Your new book, The Daemon Knows, features 12 American writers touched by genius–only one of whom is a woman. Do you anticipate flak?

I don’t even bother anymore. I’m always being denounced. A few years ago, I named all these people: the pseudo feminists, the pseudo Marxists, the pseudo power-and gender-freaks, as I call them. I call them all, in capital letters, the School of Resentment. I always get nasty reviewers. I couldn’t care less.

Have your Yale students’ outlooks come to resemble your critics’ over time?

[Those opinions] were fashionable, and they’ve left the students. But there are all these pseudo journalists and pseudo academics who don’t know how to do anything else.

How have your students changed more generally?
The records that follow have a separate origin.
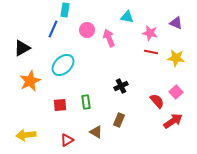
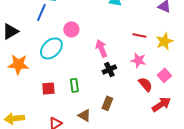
pink circle: (87, 30) -> (71, 29), moved
pink star: (150, 33) -> (138, 60), moved
pink arrow: (109, 38) -> (101, 48), moved
yellow star: (176, 58) -> (164, 41), turned -30
orange star: (30, 81) -> (18, 64), turned 30

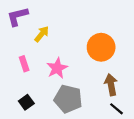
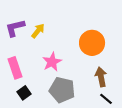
purple L-shape: (18, 16) -> (15, 28), moved
pink rectangle: (24, 64) -> (15, 68), moved, size x1.5

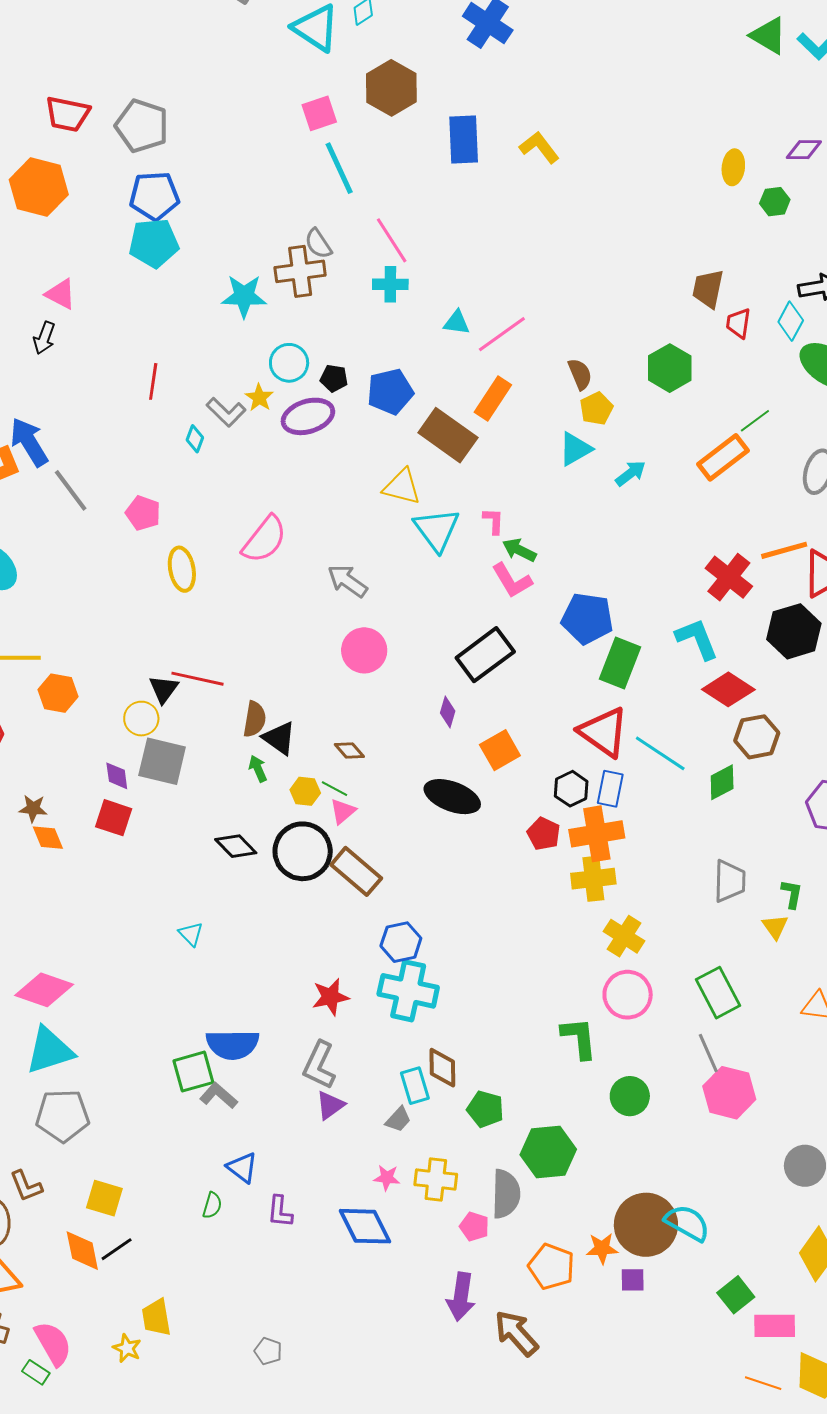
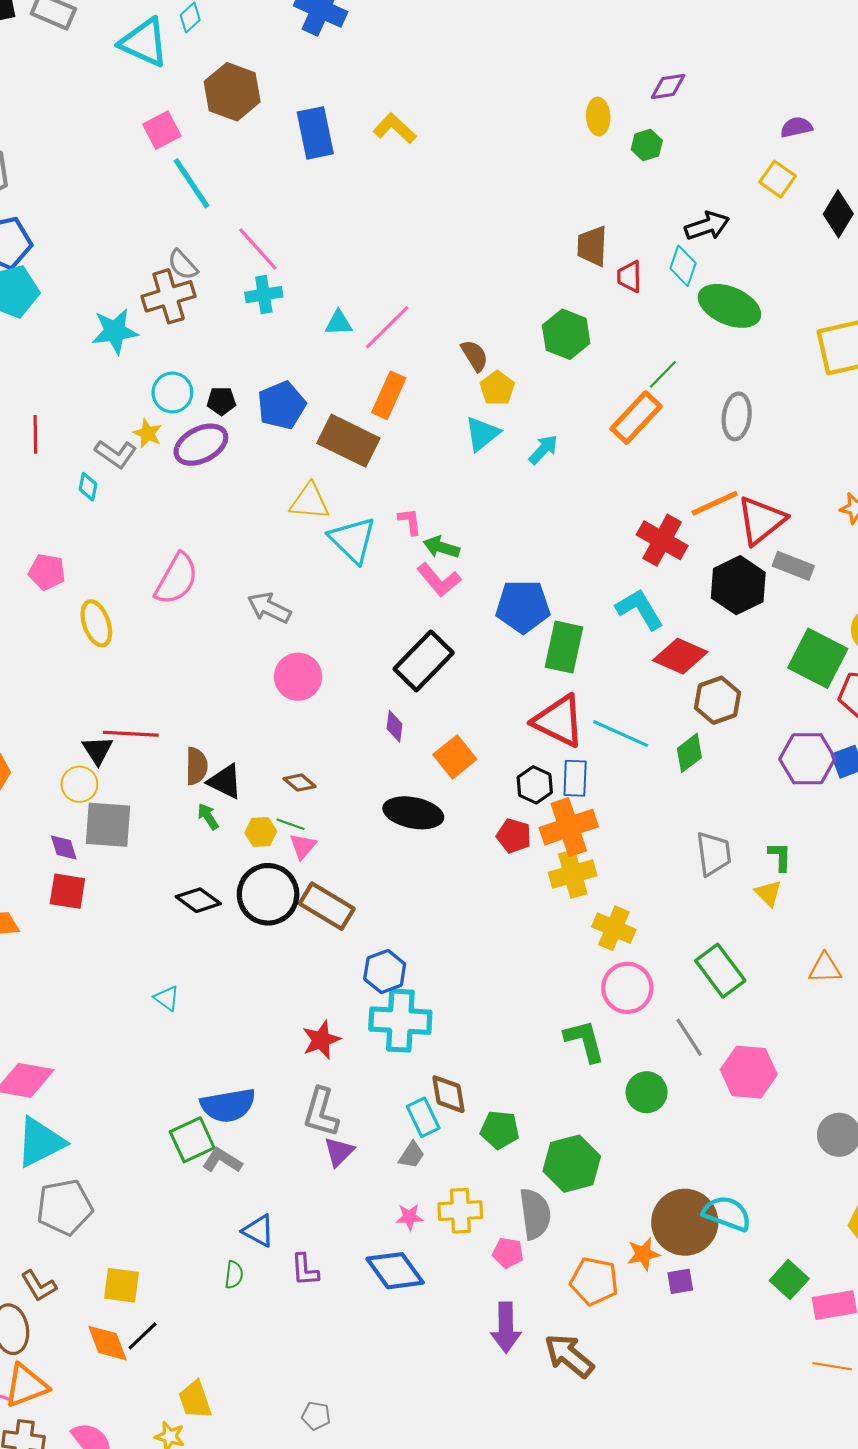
gray line: (708, 1053) -> (689, 1037), moved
We had the ghastly so-called Cultural Revolution, and the Black Panther weekend, and suddenly the students went crazy for a couple of years. But they got over that. The 1970s were a transitional time, but Yale students got to be better again in the 1980s, 1990s.

Do you look for seminar students who agree with you?

My one distinction that I would crave as a teacher is that no two of my students resemble one another, or resemble me in any way whatsoever. Ralph Waldo Emerson, my great hero, once said, “That which I can gain from another is never instruction but only provocation.”